Ils sont ceux qui se font entendre en faisant klaxonner les voitures
et applaudissent par la suite ou bien huent ceux qui s'y refusent.
On notera également la présence de la police, qui soutient les manifestants,
pour leur plus grand plaisir, lumières et sirènes sont de mise !
Ce blocus est l’une des mesures prises contre la réforme des retraites annoncée fin 2019 par Édouard Philippe, qui aurait des conséquences significatives pour les professions indépendantes. Ainsi, les avocats, fortement concernés par le sujet, ont lancé depuis début le 6 janvier 2020 un mouvement de grève important, persistant encore aujourd’hui et tendant à se renforcer davantage dans les prochaines semaines. Contrairement à de nombreuses professions, la retraite des avocats est dite « autonome », cela signifie que tout au long de leur carrière, ils vont cotiser auprès de la Caisse Nationale des Barreaux Français (CNBF) et percevoir une retraite personnalisée en fonction de leur engagement. Or, la réforme des retraites prévue pour 2025 promet de supprimer les régimes autonomes. Ils passeront alors à un régime général qui aura comme conséquence première l’augmentation de leurs cotisations qui se verront doublées.
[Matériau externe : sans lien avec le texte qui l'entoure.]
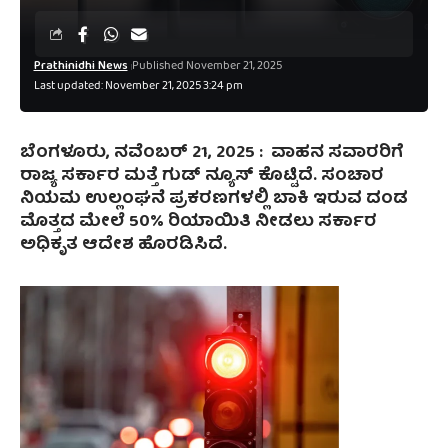
Prathinidhi News
Published November 21, 2025
Last updated: November 21, 2025 3:24 pm
ಬೆಂಗಳೂರು, ನವೆಂಬರ್‌ 21, 2025 : ವಾಹನ ಸವಾರರಿಗೆ
ರಾಜ್ಯ ಸರ್ಕಾರ ಮತ್ತೆ ಗುಡ್‌ ನ್ಯೂಸ್‌ ಕೊಟ್ಟಿದೆ. ಸಂಚಾರ
ನಿಯಮ ಉಲ್ಲಂಘನೆ ಪ್ರಕರಣಗಳಲ್ಲಿ ಬಾಕಿ ಇರುವ ದಂಡ
ಮೊತ್ತದ ಮೇಲೆ 50% ರಿಯಾಯಿತಿ ನೀಡಲು ಸರ್ಕಾರ
ಅಧಿಕೃತ ಆದೇಶ ಹೊರಡಿಸಿದೆ.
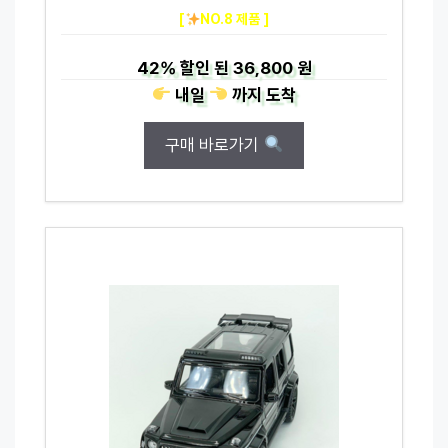
[
NO.8 제품 ]
42%
할인 된
36,800 원
내일
까지
도착
구매 바로가기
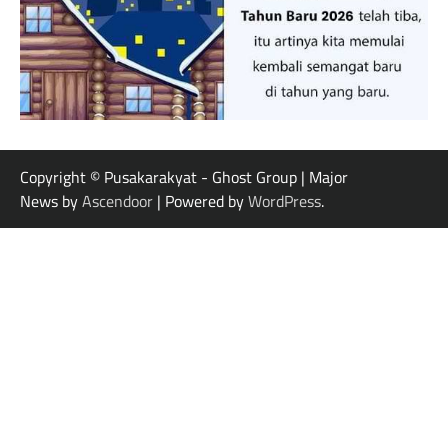
Copyright © Pusakarakyat - Ghost Group | Major
News by
Ascendoor
| Powered by
WordPress
.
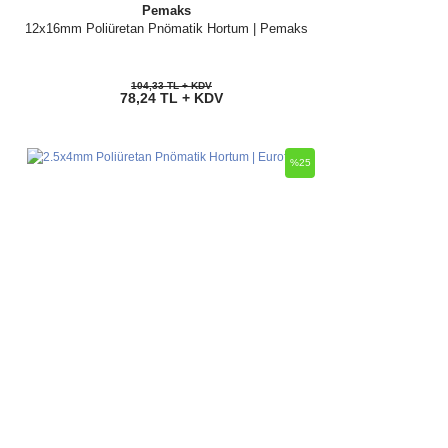
Pemaks
12x16mm Poliüretan Pnömatik Hortum | Pemaks
104,33 TL + KDV
78,24 TL + KDV
%25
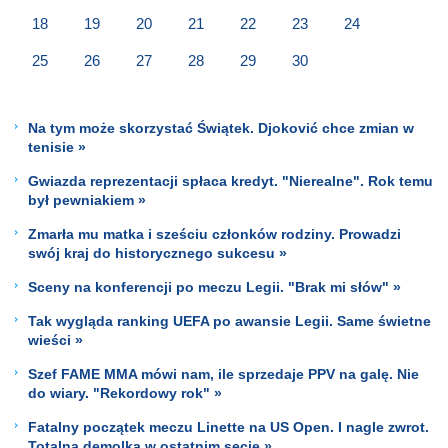
18
19
20
21
22
23
24
25
26
27
28
29
30
Na tym może skorzystać Świątek. Djoković chce zmian w
tenisie »
Gwiazda reprezentacji spłaca kredyt. "Nierealne". Rok temu
był pewniakiem »
Zmarła mu matka i sześciu członków rodziny. Prowadzi
swój kraj do historycznego sukcesu »
Sceny na konferencji po meczu Legii. "Brak mi słów" »
Tak wygląda ranking UEFA po awansie Legii. Same świetne
wieści »
Szef FAME MMA mówi nam, ile sprzedaje PPV na galę. Nie
do wiary. "Rekordowy rok" »
Fatalny początek meczu Linette na US Open. I nagle zwrot.
Totalna demolka w ostatnim secie »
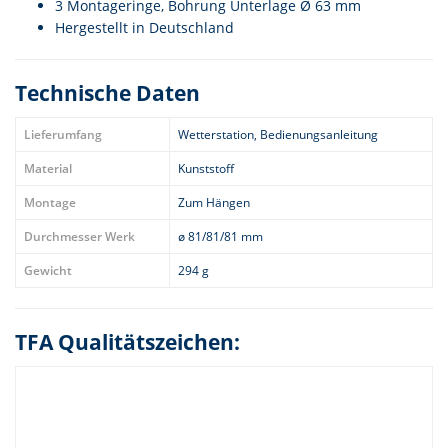
3 Montageringe, Bohrung Unterlage Ø 63 mm
Hergestellt in Deutschland
Technische Daten
Lieferumfang
Wetterstation, Bedienungsanleitung
Material
Kunststoff
Montage
Zum Hängen
Durchmesser Werk
ø 81/81/81 mm
Gewicht
294 g
TFA Qualitätszeichen:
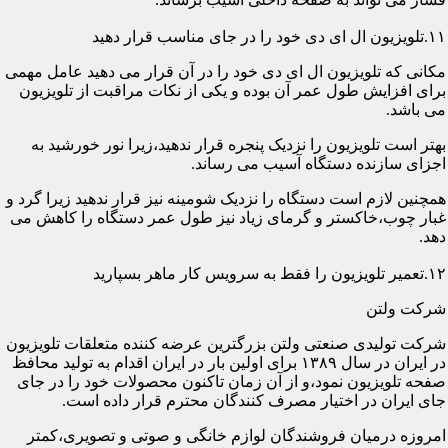
۱۱.تلویزیون ال ای دی خود را در جای مناسب قرار دهید
مکانی که تلویزیون ال ای دی خود را در آن قرار می دهید عامل مهمی
برای افزایش طول عمر آن بوده و یکی از نکات مراقبت از تلویزیون
می باشد.
بهتر است تلویزیون را نزدیک پنجره قرار ندهید،زیرا نور خورشید به
اجزای سازنده دستگاه آسیب می رساند.
همچنین لازم است دستگاه را نزدیک شومینه نیز قرار ندهید زیرا گرد و
غبار چوب،خاکستر و گرمای زیاد نیز طول عمر دستگاه را کاهش می
دهد.
۱۲.تعمیر تلویزیون را فقط به سرویس کار ماهر بسپارید
شرکت ولتن
شرکت تولیدی صنعتی ولتن بزرگترین عرضه کننده متعلقات تلویزیون
در ایران در سال ۱۳۸۹ برای اولین بار در ایران اقدام به تولید محافظ
صفحه تلویزیون نمود،و از آن زمان تاکنون محصولات خود را در جای
جای ایران در اختیار مصرف کنندگان محترم قرار داده است.
امروزه درمیان فروشندگان لوازم خانگی و صوتی و تصویری،کمتر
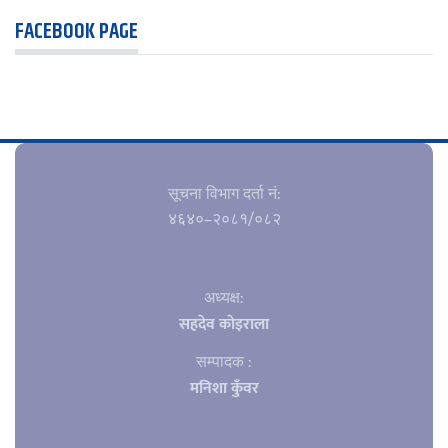
FACEBOOK PAGE
सूचना विभाग दर्ता नं‍:
४६४०–२०८१/०८२
अध्यक्ष:
सहदेव काेइराला
सम्पादक :
मनिशा कुँवर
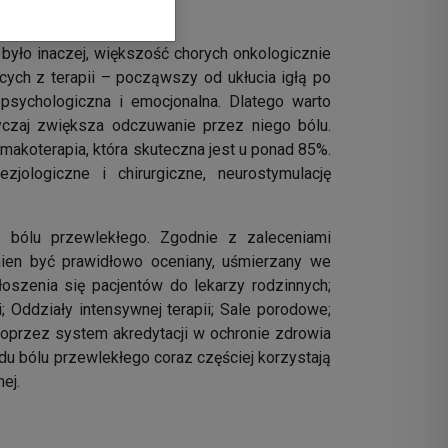
było inaczej, większość chorych onkologicznie
cych z terapii – począwszy od ukłucia igłą po
sychologiczna i emocjonalna. Dlatego warto
yczaj zwiększa odczuwanie przez niego bólu.
akoterapia, która skuteczna jest u ponad 85%.
zjologiczne i chirurgiczne, neurostymulację
a bólu przewlekłego. Zgodnie z zaleceniami
ien być prawidłowo oceniany, uśmierzany we
szenia się pacjentów do lekarzy rodzinnych;
 Oddziały intensywnej terapii; Sale porodowe;
oprzez system akredytacji w ochronie zdrowia
du bólu przewlekłego coraz częściej korzystają
ej.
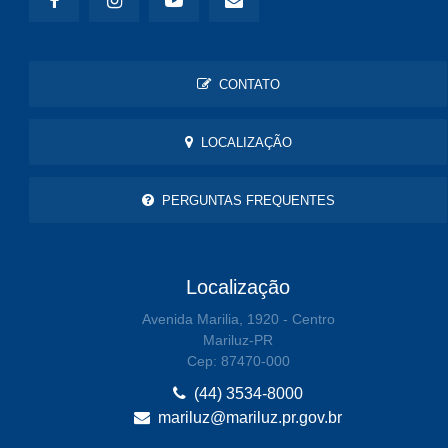
CONTATO
LOCALIZAÇÃO
PERGUNTAS FREQUENTES
Localização
Avenida Marilia, 1920 - Centro
Mariluz-PR
Cep: 87470-000
(44) 3534-8000
mariluz@mariluz.pr.gov.br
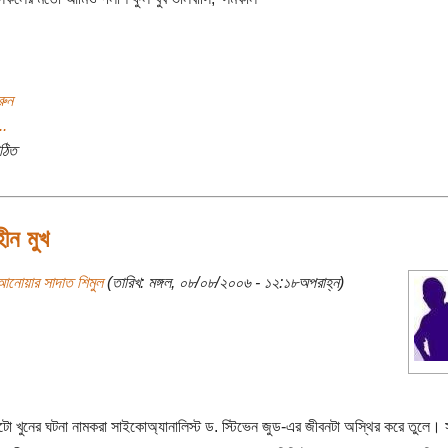
রুন
..
ঠিত
ীন মুখ
আনোয়ার সাদাত শিমুল
(তারিখ: মঙ্গল, ০৮/০৮/২০০৬ - ১২:১৮অপরাহ্ন)
টো খুনের ঘটনা নামকরা সাইকোঅ্যানালিস্ট ড. স্টিভেন জুড-এর জীবনটা অস্থির করে তুলে। 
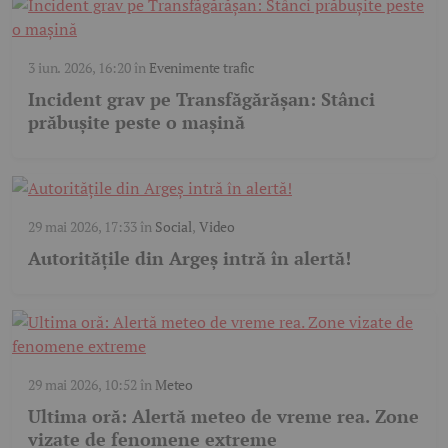
3 iun. 2026, 16:20
în
Evenimente trafic
Incident grav pe Transfăgărășan: Stânci
prăbușite peste o mașină
29 mai 2026, 17:33
în
Social
,
Video
Autoritățile din Argeș intră în alertă!
29 mai 2026, 10:52
în
Meteo
Ultima oră: Alertă meteo de vreme rea. Zone
vizate de fenomene extreme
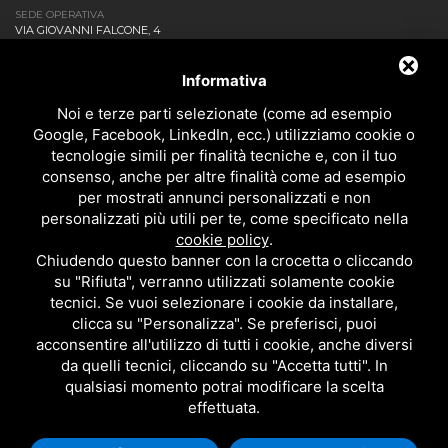
SEDE OPERATIVA
VIA GIOVANNI FALCONE, 4
20873 CAVENAGO DI BRIANZA MB - ITALIA
AZIENDA
Informativa
NEWS ED EVENTI
DOWNLOAD
Noi e terze parti selezionate (come ad esempio
CONTATTACI!
Google, Facebook, LinkedIn, ecc.) utilizziamo cookie o
POLITICA DELLA QUALITÀ
tecnologie simili per finalità tecniche e, con il tuo
consenso, anche per altre finalità come ad esempio
PRIVACY
per mostrati annunci personalizzati e non
SITEMAP
personalizzati più utili per te, come specificato nella
BAGNO
cookie policy
.
DOCCIA
Chiudendo questo banner con la crocetta o cliccando
CUCINA
su "Rifiuta", verranno utilizzati solamente cookie
ACCESSORI
tecnici. Se vuoi selezionare i cookie da installare,
TUTTI I PRODOTTI
clicca su "Personalizza". Se preferisci, puoi
acconsentire all'utilizzo di tutti i cookie, anche diversi
da quelli tecnici, cliccando su "Accetta tutti". In
EMI RUBINETTERIE SRL - P.IVA 09985650960
qualsiasi momento potrai modificare la scelta
QUESTO SITO È PROTETTO DA GOOGLE RECAPTCHA V3,
PRIVACY POLICY
E
effettuata.
TERMS OF SERVICE
DI GOOGLE.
Mais ce n’est pas tout, ils viendraient également à perdre leurs réserves et les mécanismes de solidarité, tels que les congés maternité, les périodes de chômage, etc., ainsi que leurs avantages sur la pension de réversion, qui est le principal reproche du Conseil National des Barreaux (CNB) : « Plus de cotisations pour moins de pensions ». Depuis le début du mouvement, les avocats demandent à ce que leur régime autonome soit maintenu, aujourd’hui « bénéficiaire et solidaire envers les régimes déficitaires ». Ils dénoncent le doublement des cotisations de retraite pour les revenus inférieurs à 40.000 euros et une baisse du niveau des pensions minimales.
Selon nos confrères du et de , le 21 février dernier, la Ministre de la Justice Nicole Belloubet, a adressé une lettre aux représentants des robes noires de France dans laquelle elle a indiqué avoir déposé un nouvel amendement ayant pour objectif de régler le problème de la hausse des cotisations pour les avocats ayant des revenus relativement faibles. En effet l’amendement indique que le nouveau dispositif prendra en charge la hausse de cotisations pour les avocats dont le revenu est inférieur à 80.000€. La mobilisation des avocats s’étant originellement développée avec le refus de voir leur régime autonome intégré dans le système universel de retraites, nous ne sommes pas sûrs que les avocats se contentent des mesures annoncées par ce nouvel amendement.